Peeling them both off, the first thing we noticed was how nice the DTEK60 felt in the hand. The glass on both sides of the phone curves off at the edges, meeting at a bead-blasted metal frame which houses the power key on one side, the volume rocker and the manufacturer’s signature convenience key on the other, and an offset Type-C USB port along its bottom edge – a first for BlackBerry.

It doesn’t offer the same levels of grip as the DTEK50’s studded plastic back, made all the more challenging by its larger size, but it certainly offers more grip compared to some metal-bodied smartphones out there. At 165 grams it’s not the lightest 5.5-incher out there, but certainly not the heaviest either, helped by its 7mm thin profile, only disturbed by the notable camera bump on the back.

Much like the Vodafone Smart Platinum 7, another handset manufacturer by TCL (along with the Alcatel Idol 4S on which the DTEK60 is based), you’ll find a centrally positioned fingerprint sensor, another first for BlackBerry that would up the convenience factor somewhat, where it not built flush against the phone’s glass back. With only the slightest lip to distinguish the sensor from the rest of the phone’s back, it’s not the easiest to locate without looking, other devices get around this by offsetting the fingerprint sensor with a lip, such as on the Google Nexus 6P.

Once we jumped through the basic setup and accepted a lot of permissions requested to us by the BlackBerry launcher and its respective apps, we reacquainted ourselves with the user experience. Aside from a handful of minor cosmetic tweaks, there’s little to differentiate the DTEK50 and DTEK60 at a software level. Like the company’s other 2016 smartphone, the DTEK60 comes running the company’s own skinned take on Android 6.0 Marshmallow.

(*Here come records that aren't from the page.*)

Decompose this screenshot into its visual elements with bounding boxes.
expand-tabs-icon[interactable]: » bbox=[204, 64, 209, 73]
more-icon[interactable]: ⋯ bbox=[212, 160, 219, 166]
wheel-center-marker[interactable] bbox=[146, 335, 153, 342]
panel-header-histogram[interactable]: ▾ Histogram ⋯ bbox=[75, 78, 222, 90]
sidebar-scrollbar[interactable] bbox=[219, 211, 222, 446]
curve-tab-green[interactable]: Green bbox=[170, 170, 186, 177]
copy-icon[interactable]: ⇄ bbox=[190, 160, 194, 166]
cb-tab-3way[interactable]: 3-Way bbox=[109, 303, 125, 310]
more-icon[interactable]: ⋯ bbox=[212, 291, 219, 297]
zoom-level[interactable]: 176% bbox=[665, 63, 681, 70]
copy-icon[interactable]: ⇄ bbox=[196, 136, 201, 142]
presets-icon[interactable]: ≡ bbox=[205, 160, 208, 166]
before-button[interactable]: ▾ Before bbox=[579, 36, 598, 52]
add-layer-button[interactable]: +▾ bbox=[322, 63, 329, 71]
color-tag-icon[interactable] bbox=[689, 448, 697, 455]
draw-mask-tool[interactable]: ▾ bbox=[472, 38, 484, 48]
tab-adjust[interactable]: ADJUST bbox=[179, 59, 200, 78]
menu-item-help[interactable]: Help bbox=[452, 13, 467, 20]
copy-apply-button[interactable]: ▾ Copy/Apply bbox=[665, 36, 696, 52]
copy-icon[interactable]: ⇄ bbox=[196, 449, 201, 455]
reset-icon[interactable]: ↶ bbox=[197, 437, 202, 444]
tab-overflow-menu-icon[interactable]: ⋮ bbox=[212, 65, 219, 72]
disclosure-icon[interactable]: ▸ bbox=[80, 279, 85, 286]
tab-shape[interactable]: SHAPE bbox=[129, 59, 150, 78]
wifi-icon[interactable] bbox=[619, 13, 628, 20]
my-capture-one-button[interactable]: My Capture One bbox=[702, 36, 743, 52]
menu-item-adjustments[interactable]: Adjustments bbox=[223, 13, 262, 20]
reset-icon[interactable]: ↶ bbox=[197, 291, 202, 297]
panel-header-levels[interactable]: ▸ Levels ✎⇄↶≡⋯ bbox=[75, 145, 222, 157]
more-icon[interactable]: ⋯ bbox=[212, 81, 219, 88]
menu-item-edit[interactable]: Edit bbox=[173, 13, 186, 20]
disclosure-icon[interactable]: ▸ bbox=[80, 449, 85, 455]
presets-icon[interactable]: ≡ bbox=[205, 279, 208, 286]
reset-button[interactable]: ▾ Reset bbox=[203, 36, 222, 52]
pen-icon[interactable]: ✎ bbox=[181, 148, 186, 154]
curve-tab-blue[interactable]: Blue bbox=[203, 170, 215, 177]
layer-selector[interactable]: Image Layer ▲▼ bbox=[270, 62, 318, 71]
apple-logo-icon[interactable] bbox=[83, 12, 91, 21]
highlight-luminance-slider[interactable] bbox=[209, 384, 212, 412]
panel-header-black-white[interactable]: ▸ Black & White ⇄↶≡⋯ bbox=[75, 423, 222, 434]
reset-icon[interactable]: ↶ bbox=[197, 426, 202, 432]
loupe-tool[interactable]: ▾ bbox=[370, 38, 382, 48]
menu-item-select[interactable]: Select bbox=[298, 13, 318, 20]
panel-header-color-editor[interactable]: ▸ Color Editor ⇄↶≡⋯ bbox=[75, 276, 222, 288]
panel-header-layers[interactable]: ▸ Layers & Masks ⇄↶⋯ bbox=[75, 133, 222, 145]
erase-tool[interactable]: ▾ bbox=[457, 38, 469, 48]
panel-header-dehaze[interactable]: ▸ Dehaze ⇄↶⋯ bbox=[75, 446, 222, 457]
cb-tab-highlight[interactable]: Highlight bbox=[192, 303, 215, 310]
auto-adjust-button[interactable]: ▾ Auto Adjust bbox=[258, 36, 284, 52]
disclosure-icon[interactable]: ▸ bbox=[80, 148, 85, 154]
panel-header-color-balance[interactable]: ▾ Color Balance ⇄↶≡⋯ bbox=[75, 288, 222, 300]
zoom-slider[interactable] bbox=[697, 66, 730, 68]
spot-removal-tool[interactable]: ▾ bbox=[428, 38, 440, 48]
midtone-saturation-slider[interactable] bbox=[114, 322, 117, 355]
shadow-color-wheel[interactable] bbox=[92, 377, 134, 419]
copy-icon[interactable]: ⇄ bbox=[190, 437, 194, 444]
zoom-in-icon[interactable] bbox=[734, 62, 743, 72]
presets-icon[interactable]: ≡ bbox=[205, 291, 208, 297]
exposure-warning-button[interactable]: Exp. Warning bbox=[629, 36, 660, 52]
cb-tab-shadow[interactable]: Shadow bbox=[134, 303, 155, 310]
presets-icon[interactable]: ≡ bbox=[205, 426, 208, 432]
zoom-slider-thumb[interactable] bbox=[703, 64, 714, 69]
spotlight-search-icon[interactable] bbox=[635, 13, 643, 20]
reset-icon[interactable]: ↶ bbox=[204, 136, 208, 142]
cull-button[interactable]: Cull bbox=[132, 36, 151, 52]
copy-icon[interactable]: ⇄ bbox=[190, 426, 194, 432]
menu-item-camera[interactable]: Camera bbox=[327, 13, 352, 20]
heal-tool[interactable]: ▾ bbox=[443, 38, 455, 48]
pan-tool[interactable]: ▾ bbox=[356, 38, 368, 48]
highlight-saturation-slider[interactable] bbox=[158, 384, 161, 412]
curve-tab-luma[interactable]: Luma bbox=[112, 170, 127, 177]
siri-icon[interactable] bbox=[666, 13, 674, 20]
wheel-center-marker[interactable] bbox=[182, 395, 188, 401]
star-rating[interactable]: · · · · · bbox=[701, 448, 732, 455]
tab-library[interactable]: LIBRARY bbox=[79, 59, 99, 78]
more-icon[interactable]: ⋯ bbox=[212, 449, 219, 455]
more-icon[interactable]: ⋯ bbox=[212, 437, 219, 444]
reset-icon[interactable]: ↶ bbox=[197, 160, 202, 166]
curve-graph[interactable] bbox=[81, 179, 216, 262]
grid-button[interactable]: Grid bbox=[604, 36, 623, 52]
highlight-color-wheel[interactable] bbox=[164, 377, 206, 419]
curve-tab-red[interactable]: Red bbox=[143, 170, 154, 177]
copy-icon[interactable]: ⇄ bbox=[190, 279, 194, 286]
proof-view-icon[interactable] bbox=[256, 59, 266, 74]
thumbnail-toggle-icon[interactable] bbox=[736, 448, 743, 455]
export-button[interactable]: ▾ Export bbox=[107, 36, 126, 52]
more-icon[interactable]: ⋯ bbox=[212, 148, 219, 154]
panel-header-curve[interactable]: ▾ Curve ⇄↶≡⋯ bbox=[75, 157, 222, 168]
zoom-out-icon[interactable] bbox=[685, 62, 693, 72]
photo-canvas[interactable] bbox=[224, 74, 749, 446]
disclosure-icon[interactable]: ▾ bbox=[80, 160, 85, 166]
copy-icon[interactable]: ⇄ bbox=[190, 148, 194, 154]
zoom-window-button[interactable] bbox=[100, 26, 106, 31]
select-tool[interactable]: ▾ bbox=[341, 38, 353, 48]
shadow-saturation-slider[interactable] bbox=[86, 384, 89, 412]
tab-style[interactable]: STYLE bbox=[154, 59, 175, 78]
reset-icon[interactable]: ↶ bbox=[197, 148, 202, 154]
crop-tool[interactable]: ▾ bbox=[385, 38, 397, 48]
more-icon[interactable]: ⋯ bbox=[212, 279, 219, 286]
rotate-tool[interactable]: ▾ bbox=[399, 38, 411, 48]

That all means you can expect offerings like BlackBerry Messenger and the excellent BlackBerry Hub out the box to help you keep tabs on all of your social media, email, and text exchanges, as well as the DTEK app, which analyses your phone’s current security configuration and suggests ways in which to improve upon it. The apps drawer gives you quick access to widgets and shortcuts too, whilst swiping up on select apps on any of your desktops can also summon pop-out widgets, so that they don’t occupy space on your desktops all the time.

Back to the box and under the tray in which the DTEK60 was positioned lies a card flap then when lifted, reveals the SIM tray removal tool and paperwork covering quick setup, warranty, and safety information. You’re then left with a power adapter, a USB to Type-C USB cable and in-ear headphones complete with an in-line remote.